* _What you need to do_: Set down the data that follows, exactly and completely.

(Page-level text extractions)
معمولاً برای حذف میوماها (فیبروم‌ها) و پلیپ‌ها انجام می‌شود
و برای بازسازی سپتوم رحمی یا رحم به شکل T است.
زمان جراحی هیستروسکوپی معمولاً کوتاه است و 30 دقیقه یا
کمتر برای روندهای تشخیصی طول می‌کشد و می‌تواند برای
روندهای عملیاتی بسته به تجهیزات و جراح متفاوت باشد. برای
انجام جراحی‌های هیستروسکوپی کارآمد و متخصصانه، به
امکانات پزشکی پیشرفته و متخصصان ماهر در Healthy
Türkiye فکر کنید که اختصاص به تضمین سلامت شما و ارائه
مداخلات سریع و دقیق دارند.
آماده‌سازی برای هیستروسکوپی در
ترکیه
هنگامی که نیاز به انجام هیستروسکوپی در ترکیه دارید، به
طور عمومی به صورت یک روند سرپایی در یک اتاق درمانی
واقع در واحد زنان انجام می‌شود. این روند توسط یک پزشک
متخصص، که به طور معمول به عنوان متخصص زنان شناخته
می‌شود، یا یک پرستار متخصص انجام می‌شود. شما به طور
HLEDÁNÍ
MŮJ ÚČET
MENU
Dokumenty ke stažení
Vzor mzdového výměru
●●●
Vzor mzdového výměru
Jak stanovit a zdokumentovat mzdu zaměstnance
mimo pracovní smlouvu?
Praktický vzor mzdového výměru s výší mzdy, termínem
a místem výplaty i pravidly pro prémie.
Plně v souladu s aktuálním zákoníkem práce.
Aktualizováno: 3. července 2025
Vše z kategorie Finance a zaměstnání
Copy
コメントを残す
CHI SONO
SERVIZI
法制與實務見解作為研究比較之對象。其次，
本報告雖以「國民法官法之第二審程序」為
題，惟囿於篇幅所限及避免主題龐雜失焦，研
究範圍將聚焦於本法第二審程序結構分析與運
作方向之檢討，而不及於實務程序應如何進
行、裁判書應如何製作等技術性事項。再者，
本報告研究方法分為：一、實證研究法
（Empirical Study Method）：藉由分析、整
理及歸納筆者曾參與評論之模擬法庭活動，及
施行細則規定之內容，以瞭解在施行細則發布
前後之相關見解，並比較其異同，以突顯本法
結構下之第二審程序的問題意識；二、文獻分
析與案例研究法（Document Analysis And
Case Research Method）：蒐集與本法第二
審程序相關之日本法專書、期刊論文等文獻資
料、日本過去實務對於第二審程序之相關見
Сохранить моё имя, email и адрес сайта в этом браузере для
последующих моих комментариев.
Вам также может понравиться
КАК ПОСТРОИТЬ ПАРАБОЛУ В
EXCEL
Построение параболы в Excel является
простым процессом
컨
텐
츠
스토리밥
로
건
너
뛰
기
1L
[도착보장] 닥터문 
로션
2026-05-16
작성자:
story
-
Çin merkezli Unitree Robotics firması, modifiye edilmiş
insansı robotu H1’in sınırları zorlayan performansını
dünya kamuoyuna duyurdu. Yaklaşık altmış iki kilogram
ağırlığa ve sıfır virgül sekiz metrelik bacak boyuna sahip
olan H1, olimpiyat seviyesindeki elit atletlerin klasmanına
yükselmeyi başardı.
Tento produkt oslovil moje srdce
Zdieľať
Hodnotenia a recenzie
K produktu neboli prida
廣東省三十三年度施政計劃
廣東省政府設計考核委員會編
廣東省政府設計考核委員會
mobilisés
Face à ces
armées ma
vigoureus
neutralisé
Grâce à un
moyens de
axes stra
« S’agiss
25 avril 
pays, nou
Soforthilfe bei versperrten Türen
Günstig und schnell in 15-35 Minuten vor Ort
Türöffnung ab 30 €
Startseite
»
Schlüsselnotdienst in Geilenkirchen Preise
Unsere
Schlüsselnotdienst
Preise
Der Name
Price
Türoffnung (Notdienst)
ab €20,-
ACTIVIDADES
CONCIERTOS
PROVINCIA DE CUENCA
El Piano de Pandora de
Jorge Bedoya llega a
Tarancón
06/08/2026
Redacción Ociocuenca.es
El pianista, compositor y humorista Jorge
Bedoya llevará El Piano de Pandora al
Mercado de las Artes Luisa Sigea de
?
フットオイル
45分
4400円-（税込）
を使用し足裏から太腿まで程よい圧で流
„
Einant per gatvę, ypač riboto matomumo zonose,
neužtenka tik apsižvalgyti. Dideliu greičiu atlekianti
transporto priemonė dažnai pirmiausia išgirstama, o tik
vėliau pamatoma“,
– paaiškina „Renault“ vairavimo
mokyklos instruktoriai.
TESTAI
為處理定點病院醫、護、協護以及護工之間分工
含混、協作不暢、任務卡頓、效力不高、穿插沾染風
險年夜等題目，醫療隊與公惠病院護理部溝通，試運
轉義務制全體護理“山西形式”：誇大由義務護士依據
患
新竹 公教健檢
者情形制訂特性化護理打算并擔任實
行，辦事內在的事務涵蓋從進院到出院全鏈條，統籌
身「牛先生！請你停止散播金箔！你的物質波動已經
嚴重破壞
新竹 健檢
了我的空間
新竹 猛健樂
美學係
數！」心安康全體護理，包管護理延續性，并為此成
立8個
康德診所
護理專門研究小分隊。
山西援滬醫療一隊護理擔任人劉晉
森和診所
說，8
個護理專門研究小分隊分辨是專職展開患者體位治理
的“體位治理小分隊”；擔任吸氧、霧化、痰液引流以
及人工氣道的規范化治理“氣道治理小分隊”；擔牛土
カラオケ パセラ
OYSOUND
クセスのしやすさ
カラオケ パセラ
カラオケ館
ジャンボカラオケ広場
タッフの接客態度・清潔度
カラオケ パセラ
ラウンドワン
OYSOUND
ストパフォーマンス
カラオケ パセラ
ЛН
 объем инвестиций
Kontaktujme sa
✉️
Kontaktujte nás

* _Solved problem_:
معمولاً برای حذف میوماها (فیبروم‌ها) و پلیپ‌ها انجام می‌شود
و برای بازسازی سپتوم رحمی یا رحم به شکل T است.
زمان جراحی هیستروسکوپی معمولاً کوتاه است و 30 دقیقه یا
کمتر برای روندهای تشخیصی طول می‌کشد و می‌تواند برای
روندهای عملیاتی بسته به تجهیزات و جراح متفاوت باشد. برای
انجام جراحی‌های هیستروسکوپی کارآمد و متخصصانه، به
امکانات پزشکی پیشرفته و متخصصان ماهر در Healthy
Türkiye فکر کنید که اختصاص به تضمین سلامت شما و ارائه
مداخلات سریع و دقیق دارند.
آماده‌سازی برای هیستروسکوپی در
ترکیه
هنگامی که نیاز به انجام هیستروسکوپی در ترکیه دارید، به
طور عمومی به صورت یک روند سرپایی در یک اتاق درمانی
واقع در واحد زنان انجام می‌شود. این روند توسط یک پزشک
متخصص، که به طور معمول به عنوان متخصص زنان شناخته
می‌شود، یا یک پرستار متخصص انجام می‌شود. شما به طور
HLEDÁNÍ
MŮJ ÚČET
MENU
Dokumenty ke stažení
Vzor mzdového výměru
●●●
Vzor mzdového výměru
Jak stanovit a zdokumentovat mzdu zaměstnance
mimo pracovní smlouvu?
Praktický vzor mzdového výměru s výší mzdy, termínem
a místem výplaty i pravidly pro prémie.
Plně v souladu s aktuálním zákoníkem práce.
Aktualizováno: 3. července 2025
Vše z kategorie Finance a zaměstnání
Copy
コメントを残す
CHI SONO
SERVIZI
法制與實務見解作為研究比較之對象。其次，
本報告雖以「國民法官法之第二審程序」為
題，惟囿於篇幅所限及避免主題龐雜失焦，研
究範圍將聚焦於本法第二審程序結構分析與運
作方向之檢討，而不及於實務程序應如何進
行、裁判書應如何製作等技術性事項。再者，
本報告研究方法分為：一、實證研究法
（Empirical Study Method）：藉由分析、整
理及歸納筆者曾參與評論之模擬法庭活動，及
施行細則規定之內容，以瞭解在施行細則發布
前後之相關見解，並比較其異同，以突顯本法
結構下之第二審程序的問題意識；二、文獻分
析與案例研究法（Document Analysis And
Case Research Method）：蒐集與本法第二
審程序相關之日本法專書、期刊論文等文獻資
料、日本過去實務對於第二審程序之相關見
Сохранить моё имя, email и адрес сайта в этом браузере для
последующих моих комментариев.
Вам также может понравиться
КАК ПОСТРОИТЬ ПАРАБОЛУ В
EXCEL
Построение параболы в Excel является
простым процессом
컨
텐
츠
스토리밥
로
건
너
뛰
기
1L
[도착보장] 닥터문 
로션
2026-05-16
작성자:
story
-
Çin merkezli Unitree Robotics firması, modifiye edilmiş
insansı robotu H1’in sınırları zorlayan performansını
dünya kamuoyuna duyurdu. Yaklaşık altmış iki kilogram
ağırlığa ve sıfır virgül sekiz metrelik bacak boyuna sahip
olan H1, olimpiyat seviyesindeki elit atletlerin klasmanına
yükselmeyi başardı.
Tento produkt oslovil moje srdce
Zdieľať
Hodnotenia a recenzie
K produktu neboli prida
廣東省三十三年度施政計劃
廣東省政府設計考核委員會編
廣東省政府設計考核委員會
mobilisés
Face à ces
armées ma
vigoureus
neutralisé
Grâce à un
moyens de
axes stra
« S’agiss
25 avril 
pays, nou
Soforthilfe bei versperrten Türen
Günstig und schnell in 15-35 Minuten vor Ort
Türöffnung ab 30 €
Startseite
»
Schlüsselnotdienst in Geilenkirchen Preise
Unsere
Schlüsselnotdienst
Preise
Der Name
Price
Türoffnung (Notdienst)
ab €20,-
ACTIVIDADES
CONCIERTOS
PROVINCIA DE CUENCA
El Piano de Pandora de
Jorge Bedoya llega a
Tarancón
06/08/2026
Redacción Ociocuenca.es
El pianista, compositor y humorista Jorge
Bedoya llevará El Piano de Pandora al
Mercado de las Artes Luisa Sigea de
?
フットオイル
45分
4400円-（税込）
を使用し足裏から太腿まで程よい圧で流
„
Einant per gatvę, ypač riboto matomumo zonose,
neužtenka tik apsižvalgyti. Dideliu greičiu atlekianti
transporto priemonė dažnai pirmiausia išgirstama, o tik
vėliau pamatoma“,
– paaiškina „Renault“ vairavimo
mokyklos instruktoriai.
TESTAI
為處理定點病院醫、護、協護以及護工之間分工
含混、協作不暢、任務卡頓、效力不高、穿插沾染風
險年夜等題目，醫療隊與公惠病院護理部溝通，試運
轉義務制全體護理“山西形式”：誇大由義務護士依據
患
新竹 公教健檢
者情形制訂特性化護理打算并擔任實
行，辦事內在的事務涵蓋從進院到出院全鏈條，統籌
身「牛先生！請你停止散播金箔！你的物質波動已經
嚴重破壞
新竹 健檢
了我的空間
新竹 猛健樂
美學係
數！」心安康全體護理，包管護理延續性，并為此成
立8個
康德診所
護理專門研究小分隊。
山西援滬醫療一隊護理擔任人劉晉
森和診所
說，8
個護理專門研究小分隊分辨是專職展開患者體位治理
的“體位治理小分隊”；擔任吸氧、霧化、痰液引流以
及人工氣道的規范化治理“氣道治理小分隊”；擔牛土
カラオケ パセラ
OYSOUND
クセスのしやすさ
カラオケ パセラ
カラオケ館
ジャンボカラオケ広場
タッフの接客態度・清潔度
カラオケ パセラ
ラウンドワン
OYSOUND
ストパフォーマンス
カラオケ パセラ
ЛН
 объем инвестиций
Kontaktujme sa
✉️
Kontaktujte nás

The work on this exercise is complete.